INSTRUCTIONS FOR THE TASK: In this exercise, write out the data word for word and leave every image out.

BEGIN PROVIDED INFORMATION

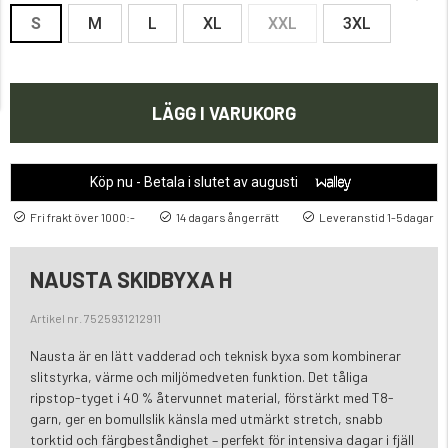
S
M
L
XL
XXL
3XL
LÄGG I VARUKORG
Köp nu - Betala i slutet av augusti
Fri frakt över 1000:-
14 dagars ångerrätt
Leveranstid 1-5dagar
NAUSTA SKIDBYXA H
Artikel nr. 7525931212911
Nausta är en lätt vadderad och teknisk byxa som kombinerar
slitstyrka, värme och miljömedveten funktion. Det tåliga
ripstop-tyget i 40 % återvunnet material, förstärkt med T8-
garn, ger en bomullslik känsla med utmärkt stretch, snabb
torktid och färgbeståndighet – perfekt för intensiva dagar i fjäll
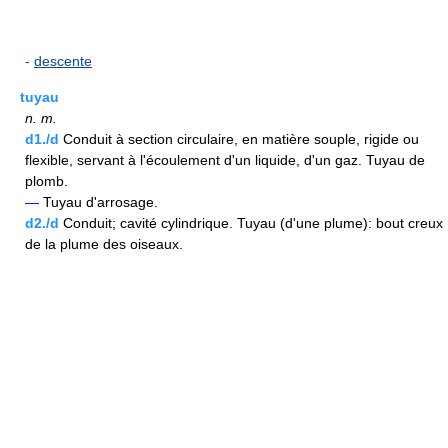
-
descente
tuyau
n.
m.
d1./d
Conduit à section circulaire, en matière souple, rigide ou
flexible, servant à l'écoulement d'un liquide, d'un gaz. Tuyau de
plomb.
—
Tuyau d'arrosage.
d2./d
Conduit; cavité cylindrique. Tuyau (d'une plume): bout creux
de la plume des oiseaux.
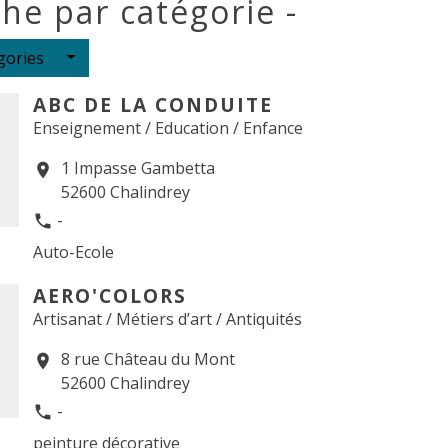
he par catégorie -
gories
ABC DE LA CONDUITE
Enseignement / Education / Enfance
1 Impasse Gambetta
location_on
52600 Chalindrey
-
phone
Auto-Ecole
AERO'COLORS
Artisanat / Métiers d’art / Antiquités
8 rue Château du Mont
location_on
52600 Chalindrey
-
phone
peinture décorative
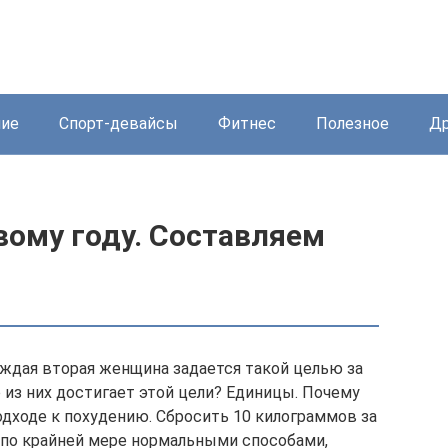
ние
Спорт-девайсы
Фитнес
Полезное
Др
вому году. Составляем
аждая вторая женщина задается такой целью за
о из них достигает этой цели? Единицы. Почему
одходе к похудению. Сбросить 10 килограммов за
— по крайней мере нормальными способами,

END PROVIDED INFORMATION

PROBLEM SOLUTION:
S
M
L
XL
XXL
3XL
LÄGG I VARUKORG
Köp nu - Betala i slutet av augusti
Fri frakt över 1000:-
14 dagars ångerrätt
Leveranstid 1-5dagar
NAUSTA SKIDBYXA H
Artikel nr. 7525931212911
Nausta är en lätt vadderad och teknisk byxa som kombinerar
slitstyrka, värme och miljömedveten funktion. Det tåliga
ripstop-tyget i 40 % återvunnet material, förstärkt med T8-
garn, ger en bomullslik känsla med utmärkt stretch, snabb
torktid och färgbeståndighet – perfekt för intensiva dagar i fjäll
-
descente
tuyau
n.
m.
d1./d
Conduit à section circulaire, en matière souple, rigide ou
flexible, servant à l'écoulement d'un liquide, d'un gaz. Tuyau de
plomb.
—
Tuyau d'arrosage.
d2./d
Conduit; cavité cylindrique. Tuyau (d'une plume): bout creux
de la plume des oiseaux.
he par catégorie -
gories
ABC DE LA CONDUITE
Enseignement / Education / Enfance
1 Impasse Gambetta
location_on
52600 Chalindrey
-
phone
Auto-Ecole
AERO'COLORS
Artisanat / Métiers d’art / Antiquités
8 rue Château du Mont
location_on
52600 Chalindrey
-
phone
peinture décorative
ние
Спорт-девайсы
Фитнес
Полезное
Др
вому году. Составляем
аждая вторая женщина задается такой целью за
о из них достигает этой цели? Единицы. Почему
одходе к похудению. Сбросить 10 килограммов за
— по крайней мере нормальными способами,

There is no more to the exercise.